Published: 15th April 2019
Location: Porlock Weir, Somerset and Woolacombe beach, Devon
A recent family holiday brought me to venture back into the world of seascape photography. I visited the small village of Porlock in Somerset and enjoyed a quick morning session around a very confined area of Porlock Weir. My old friends, rain and wind, joined me intermittently and did their best to gate crash the party. I was not beaten however and used the large wooden sea defence to shield me and come away with some good audio for my accompanying video.
I kept things to a minimum with the photography, firstly choosing a large wooden groyne that was running into the sea. It was still high tide which helped with the composition, creating some nice negative space around the main feature that meandered into the frame. Hurleston point made for a balancing feature to the overall look of the photograph. I wanted to try a long exposure to smooth out the water but my old friends, stubborn as they were, joined the party and made it difficult for me.

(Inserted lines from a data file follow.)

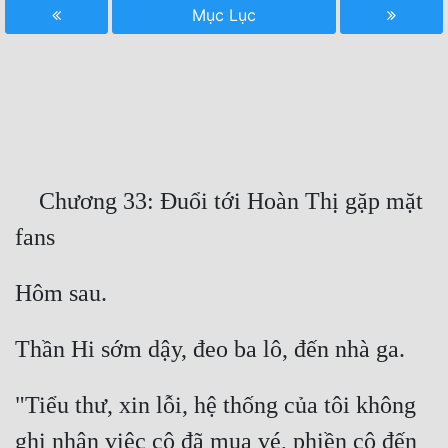
Mục Lục
Free
Hậu Cung
Truyện Convert
Truyện Dịch
Truyện Nhập Môn
    Chương 33: Đuổi tới Hoàn Thị gặp mặt 
Truyện ngắn
Xa Lộ Dịch
Cung Đấu
Cạnh Kỹ
"Tiểu thư, xin lỗi, hệ thống của tôi không 
Cổ Tiên Hiệp
ghi nhận việc cô đã mua vé, phiền cô đến 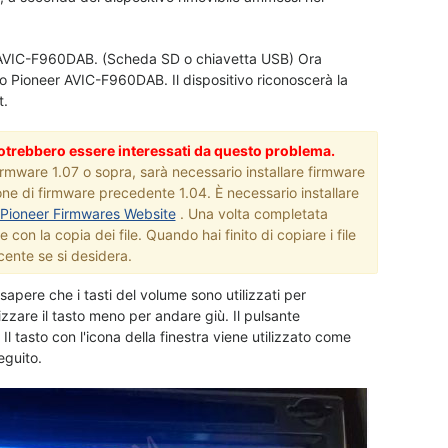
neer AVIC-F960DAB. (Scheda SD o chiavetta USB) Ora
vo Pioneer AVIC-F960DAB. Il dispositivo riconoscerà la
t.
potrebbero essere interessati da questo problema.
irmware 1.07 o sopra, sarà necessario installare firmware
one di firmware precedente 1.04. È necessario installare
 Pioneer Firmwares Website
. Una volta completata
 con la copia dei file. Quando hai finito di copiare i file
cente se si desidera.
sapere che i tasti del volume sono utilizzati per
ilizzare il tasto meno per andare giù. Il pulsante
l tasto con l'icona della finestra viene utilizzato come
eguito.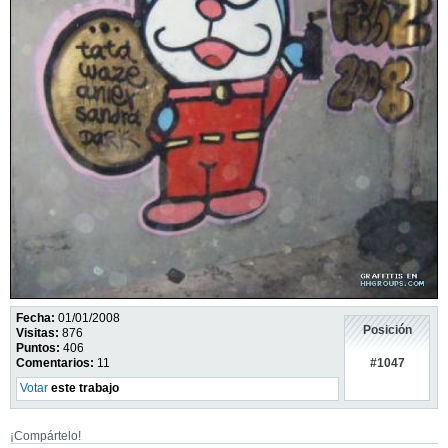
Fecha:
01/01/2008
Posición
Visitas:
876
Puntos:
406
#1047
Comentarios:
11
Votar
este trabajo
¡Compártelo!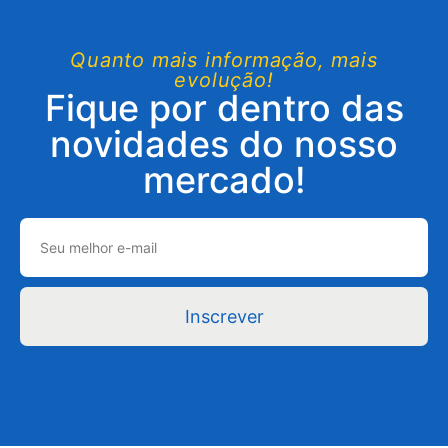
Quanto mais informação, mais
evolução!
Fique por dentro das
novidades do nosso
mercado!
Inscrever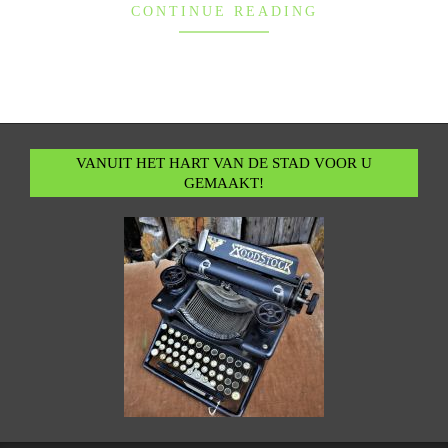
CONTINUE READING
VANUIT HET HART VAN DE STAD VOOR U
GEMAAKT!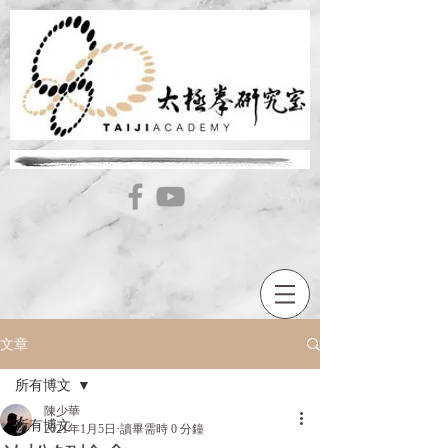
文章
所有博文
陳少華
所有博文
2021年1月5日
讀畢需時 0 分鐘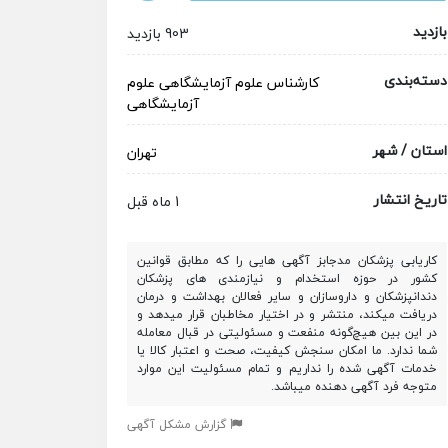
بازدید
903 بازدید
دسته‌بندی
کارشناس علوم آزمایشگاهی
علوم
آزمایشگاهی
استان / شهر
تهران
تاریخ انتشار
1 ماه قبل
کاریابی پزشکان مدجابز آگهی هایی را که مطابق قوانین
کشور در حوزه استخدام و نیازمندی های پزشکان
دندانپزشکان و داروسازان و سایر فعالان بهداشت و درمان
دریافت میکند، منتشر و در اختیار مخاطبان قرار میدهد و
در این بین هیچ‌گونه منفعت و مسئولیتی در قبال معامله
شما ندارد. ما امکان سنجش کیفیت، صحت و اعتبار کالا یا
خدمات آگهی شده را نداریم و تمام مسئولیت این موارد
متوجه فرد آگهی دهنده میباشد.
گزارش مشکل آگهی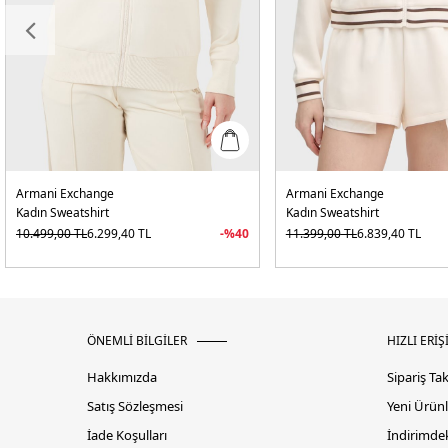
Armani Exchange
Armani Exchange
Kadın Sweatshirt
Kadın Sweatshirt
10.499,00
TL
6.299,40
TL
-%
40
11.399,00
TL
6.839,40
TL
ÖNEMLİ BİLGİLER
HIZLI ERİŞ
Hakkımızda
Sipariş Ta
Satış Sözleşmesi
Yeni Ürünl
İade Koşulları
İndirimdek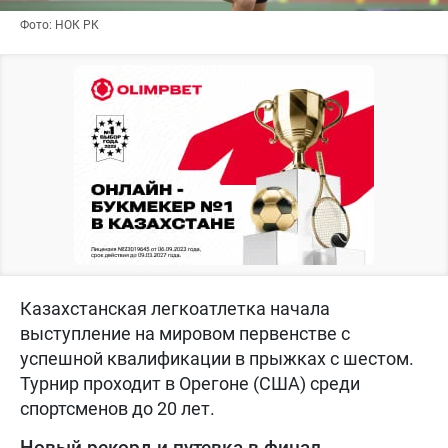
Фото: НОК РК
Казахстанская легкоатлетка начала
выступление на мировом первенстве с
успешной квалификации в прыжках с шестом.
Турнир проходит в Орегоне (США) среди
спортсменов до 20 лет.
Новый рекорд и путевка в финал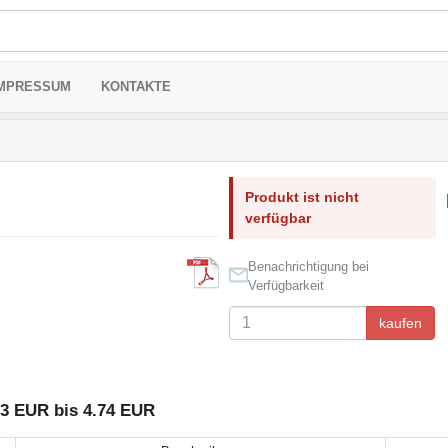
MPRESSUM
KONTAKTE
Produkt ist nicht
verfügbar
Benachrichtigung bei
Verfügbarkeit
kaufen
.3 EUR bis 4.74 EUR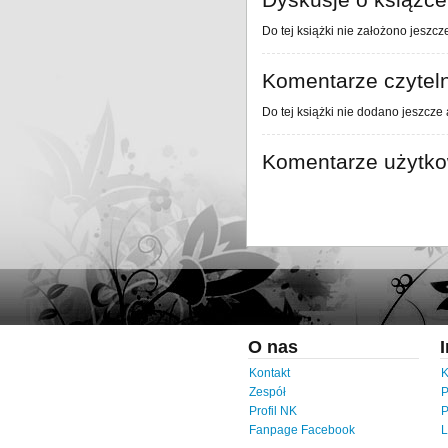
Do tej książki nie założono jeszcz
Komentarze czytel
Do tej książki nie dodano jeszcze
Komentarze użytk
O nas
Kontakt
K
Zespół
P
Profil NK
P
Fanpage Facebook
L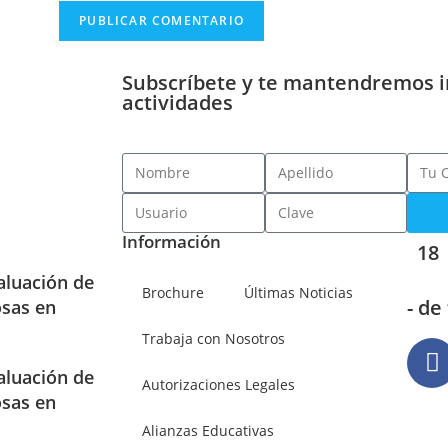
Subscríbete y te mantendremos 
actividades
Información
18
aluación de
Brochure
Últimas Noticias
- de
osas en
Trabaja con Nosotros
aluación de
Autorizaciones Legales
osas en
Alianzas Educativas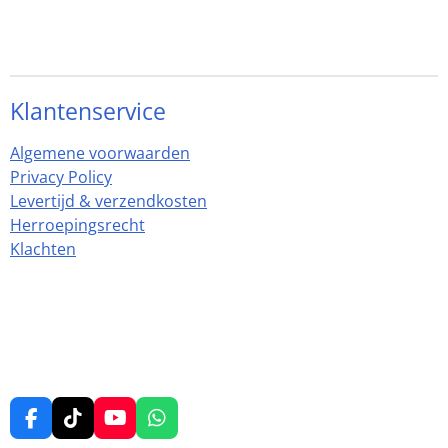
Klantenservice
Algemene voorwaarden
Privacy Policy
Levertijd & verzendkosten
Herroepingsrecht
Klachten
F
T
Y
W
a
i
o
h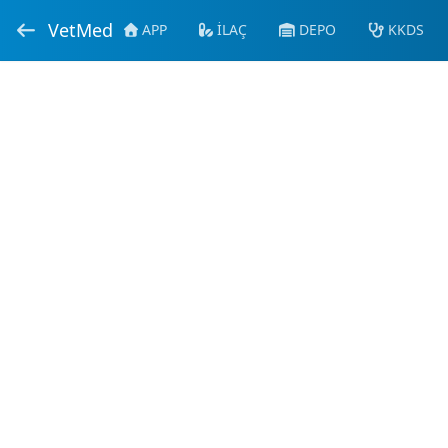
VetMed
APP
İLAÇ
DEPO
KKDS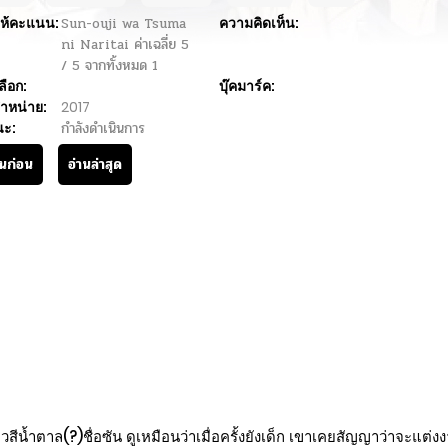
ห้คะแนน:
Sun-ouji wa Tsuma
ความคิดเห็น:
ni Naritai
ค่าเฉลี่ย
5
/
5
จากทั้งหมด
1
ลือก:
บุ๊คมาร์ค:
ำหน่าย:
2017
นะ:
กำลังดำเนินการ
านก่อน
อ่านล่าสุด
วยผิวสีน้ำตาล(?)ชื่อซัน ดูเหมือนว่าเมื่อครั้งยังเด็ก เขาเคยสัญญาว่าจะแ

I stayed for around an hour, working a small space and composed using the wooden sea defences and their lines. I wanted to also attempt some close up shots of the varying patterns of the pebbles and stones. Karl Mortimer had given me inspiration through his excellent work and proof that looking down is often equally as rewarding as looking up with the camera.
The Mrs had reminded me that I was on a family break through a text and hinted that i should return to the cottage shortly. To be honest I had enjoyed this short session and although I did not find the time to explore the wonderful array of pebble patterns, I was quite pleased with my little adventure. On to another day which would take further West into Devon and it’s wonderful rugged short lines.
Woolacombe beach is a gold mine for photographic opportunities with its natural lead in lines and contours from the rocks. It was still within an hour of high tide and areas of the shore line were quickly revealing itself. There was an interesting weather system present on the horizon and I had to work quick if I was to combine the foreground interest with the background. This was a highly enjoyable time and didn’t involve dipping my carbon tripod into the dreaded sea salt at all but the surface of the coastal rocks were treacherous, not helped by my attire of welling boots, although equipped with some rather good grips.
I managed to capture a couple of portrait orientated shots with the nicely moody clouds on the horizon. I found it easy to adjust the camera and compose, using the shapes of the foreground. The landscape was changing quickly and more and more rocks were appearing as the tide receded. Luck was on my side that morning with the weather and the landscape but to be honest, the place itself was that good, it made life fairly easy for me. My challenge was to select the best from such a variety of shapes and patterns on offer.
Time was not my friend as I had to remind myself of my responsibilities of a Father and return back to base. Both Porlock but especially Woolacombe had proven what enjoyment could be had from seascape photography. The challenges were time and the importance to adapt to the changing environment. My dislike of sand and sea salt were not presented in either locations thankfully. I was fairly pleased with the result of both morning sessions and they certainly wetted my appetite to further add seascapes to my portfolio. I am within a few hours of the Yorkshire and Northumberland coastline and I will no doubt be hitting the shorelines very shortly.